Inside, the side walls of the main room were covered with mirrors that jutted out in Vs, multiplying every image, no doubt to increase drunken confusion. At night, when the disco lights flashed, the scene became dazzling and dizzying; the manager's thinking, apparently, was that many patrons, unable to find their way outside, would simply stay behind and order another drink.
The cantina had few customers this early in the morning— few conscious ones, anyway—and no bartender. One groggy man at a tilted table snapped fully awake for a moment and threw his long knife to impale a black scorpion on the back wall. Then he slumped back across the table, snoring again.
At the rear of the cantina, a curving metal staircase wound up to a second-floor balcony, where a single door marked the room Smith had stumbled into. At the moment, Bolo heard no sound from upstairs, so he assumed the redheaded lieutenant had gone to sleep, as he had expected. Still, he had no time to lose.
Bolo headed toward a curving, knife-scarred bar next to a raised stage; fishnets and chicken wire offered meager protection for the musical act. Under a single white spotlight, the band members fumbled through their morning rehearsal with trumpets, horns, drums and guitars. They wore shabby rhinestone-studded clothes that might have looked fine if the bar's interior lighting remained dim enough and the customers remained drunk enough. The musicians were out of tune and out of enthusiasm.

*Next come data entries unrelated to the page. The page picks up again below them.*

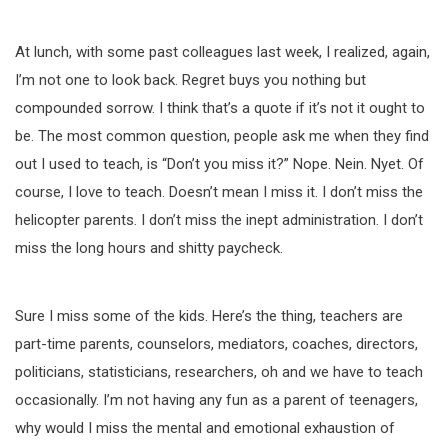
At lunch, with some past colleagues last week, I realized, again,
I’m not one to look back. Regret buys you nothing but
compounded sorrow. I think that’s a quote if it’s not it ought to
be. The most common question, people ask me when they find
out I used to teach, is “Don’t you miss it?” Nope. Nein. Nyet. Of
course, I love to teach. Doesn’t mean I miss it. I don’t miss the
helicopter parents. I don’t miss the inept administration. I don’t
miss the long hours and shitty paycheck.
Sure I miss some of the kids. Here’s the thing, teachers are
part-time parents, counselors, mediators, coaches, directors,
politicians, statisticians, researchers, oh and we have to teach
occasionally. I’m not having any fun as a parent of teenagers,
why would I miss the mental and emotional exhaustion of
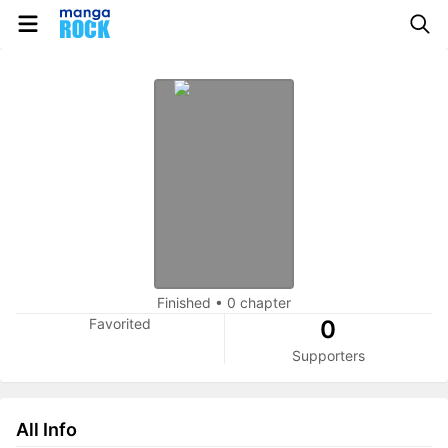
Finished
•
0 chapter
Favorited
0
Supporters
All Info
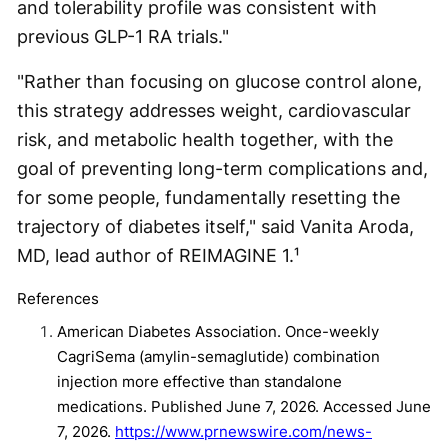
and tolerability profile was consistent with
previous GLP-1 RA trials."
"Rather than focusing on glucose control alone,
this strategy addresses weight, cardiovascular
risk, and metabolic health together, with the
goal of preventing long-term complications and,
for some people, fundamentally resetting the
trajectory of diabetes itself," said Vanita Aroda,
MD, lead author of REIMAGINE 1.¹
References
American Diabetes Association. Once-weekly
CagriSema (amylin-semaglutide) combination
injection more effective than standalone
medications. Published June 7, 2026. Accessed June
7, 2026.
https://www.prnewswire.com/news-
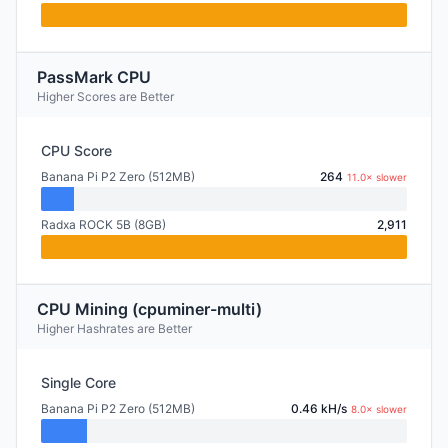
PassMark CPU
Higher Scores are Better
CPU Score
Banana Pi P2 Zero (512MB)
264
11.0× slower
Radxa ROCK 5B (8GB)
2,911
CPU Mining (cpuminer-multi)
Higher Hashrates are Better
Single Core
Banana Pi P2 Zero (512MB)
0.46 kH/s
8.0× slower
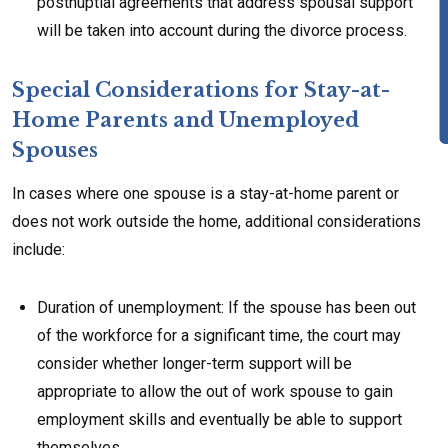
postnuptial agreements that address spousal support
will be taken into account during the divorce process.
Special Considerations for Stay-at-
Home Parents and Unemployed
Spouses
In cases where one spouse is a stay-at-home parent or
does not work outside the home, additional considerations
include:
Duration of unemployment: If the spouse has been out
of the workforce for a significant time, the court may
consider whether longer-term support will be
appropriate to allow the out of work spouse to gain
employment skills and eventually be able to support
themselves.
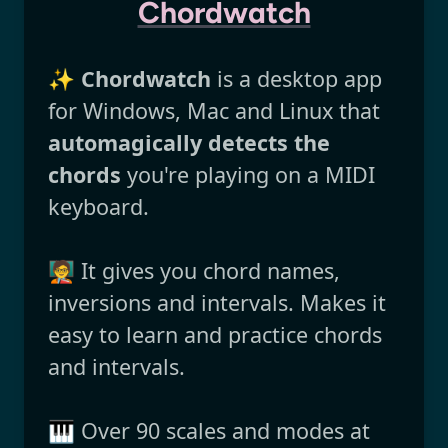
Chordwatch
✨
Chordwatch
is a desktop app
for Windows, Mac and Linux that
automagically detects the
chords
you're playing on a MIDI
keyboard.
🧑‍🏫 It gives you chord names,
inversions and intervals. Makes it
easy to learn and practice chords
and intervals.
🎹 Over 90 scales and modes at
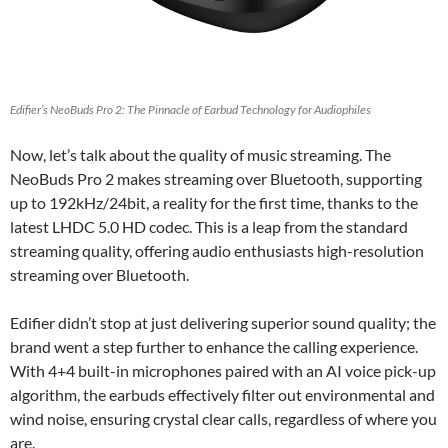
Edifier’s NeoBuds Pro 2: The Pinnacle of Earbud Technology for Audiophiles
Now, let’s talk about the quality of music streaming. The
NeoBuds Pro 2 makes streaming over Bluetooth, supporting
up to 192kHz/24bit, a reality for the first time, thanks to the
latest LHDC 5.0 HD codec. This is a leap from the standard
streaming quality, offering audio enthusiasts high-resolution
streaming over Bluetooth.
Edifier didn’t stop at just delivering superior sound quality; the
brand went a step further to enhance the calling experience.
With 4+4 built-in microphones paired with an AI voice pick-up
algorithm, the earbuds effectively filter out environmental and
wind noise, ensuring crystal clear calls, regardless of where you
are.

A fiery-eyed, dark-haired beauty paced around the stage like a crouching lioness. She was barelegged, her black tight pants cut off high on the thigh above black boots. A broad black belt with a huge silver buckle held a bolero jacket together just barely enough to cover her breasts. She rapped a baton wickedly against the palm of her hand with a painful slapping sound as she glared at the band members.
They played a few more bars, hitting a bad discord. Her temper snapped, and she stamped her foot in rage. "No, no, no! One more wrong note out of you and I'll have your stinking heads!" she fumed. "Or some other body part."

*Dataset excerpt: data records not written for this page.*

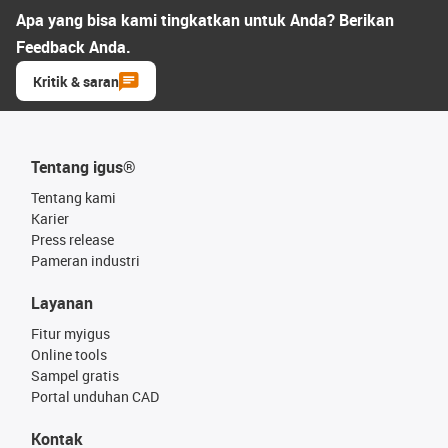
Apa yang bisa kami tingkatkan untuk Anda? Berikan
Feedback Anda.
Kritik & saran
Tentang igus®
Tentang kami
Karier
Press release
Pameran industri
Layanan
Fitur myigus
Online tools
Sampel gratis
Portal unduhan CAD
Kontak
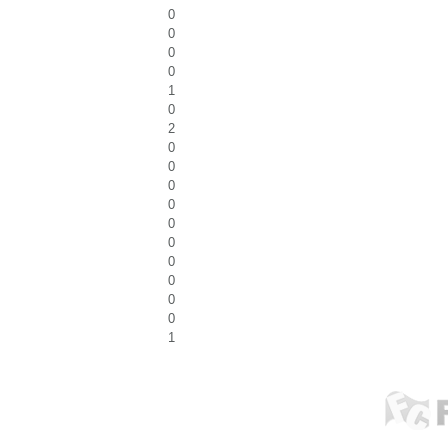
0
0
0
0
1
0
2
0
0
0
0
0
0
0
0
0
0
1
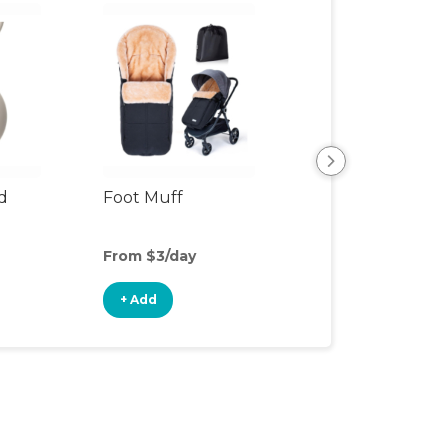
d
Foot Muff
Stroller Attach
From $3/day
From $3/day
+ Add
+ Add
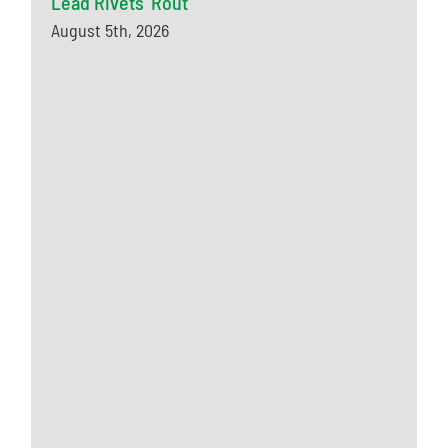
Lead Rivets’ Rout
August 5th, 2026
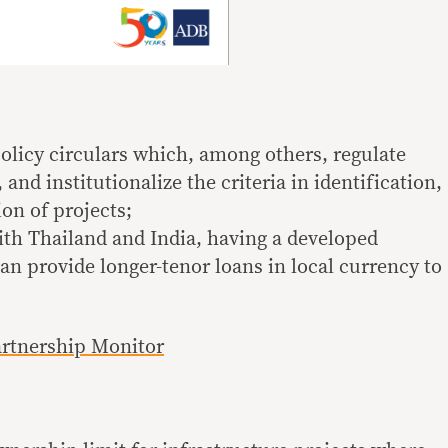
policy circulars which, among others, regulate
d institutionalize the criteria in identification,
ion of projects;
ith Thailand and India, having a developed
an provide longer-tenor loans in local currency to
artnership Monitor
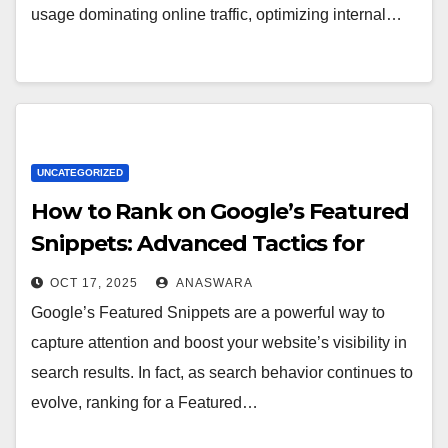
usage dominating online traffic, optimizing internal…
UNCATEGORIZED
How to Rank on Google’s Featured
Snippets: Advanced Tactics for
2025
OCT 17, 2025
ANASWARA
Google’s Featured Snippets are a powerful way to
capture attention and boost your website’s visibility in
search results. In fact, as search behavior continues to
evolve, ranking for a Featured…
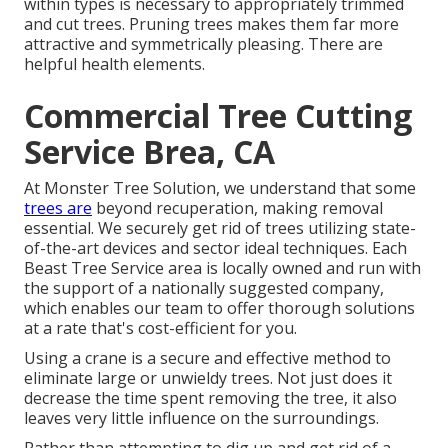
within types is necessary to appropriately trimmed
and cut trees. Pruning trees makes them far more
attractive and symmetrically pleasing. There are
helpful health elements.
Commercial Tree Cutting
Service Brea, CA
At Monster Tree Solution, we understand that some
trees are
beyond recuperation, making removal
essential. We securely get rid of trees utilizing state-
of-the-art devices and sector ideal techniques. Each
Beast Tree Service area is locally owned and run with
the support of a nationally suggested company,
which enables our team to offer thorough solutions
at a rate that's cost-efficient for you.
Using a crane is a secure and effective method to
eliminate large or unwieldy trees. Not just does it
decrease the time spent removing the tree, it also
leaves very little influence on the surroundings.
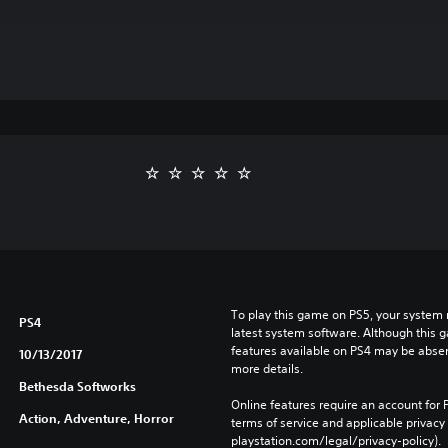
To play this game on PS5, your system 
PS4
latest system software. Although this 
features available on PS4 may be absen
10/13/2017
more details.
Bethesda Softworks
Online features require an account for P
Action, Adventure, Horror
terms of service and applicable privacy
playstation.com/legal/privacy-policy). 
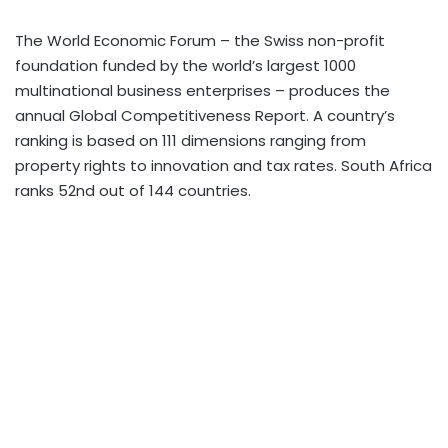
The World Economic Forum – the Swiss non-profit
foundation funded by the world’s largest 1000
multinational business enterprises – produces the
annual Global Competitiveness Report. A country’s
ranking is based on 111 dimensions ranging from
property rights to innovation and tax rates. South Africa
ranks 52nd out of 144 countries.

The musicians flinched in shock. "Por favor, Yaquita!" the trumpet player said. "We are trying our best—but we learned to play disco, not this kind of music!"
"'Disco! You ungrateful dogs—I cannot sing disco!" Yaquita shrieked. "Have you no sense of tradition?"
Bolo stood patiently in the shadows just inside the bar, waiting for Yaquita's typical outburst to fade. He had expected nothing else from her, and it was good for his plan that her temper was already stoked for the day.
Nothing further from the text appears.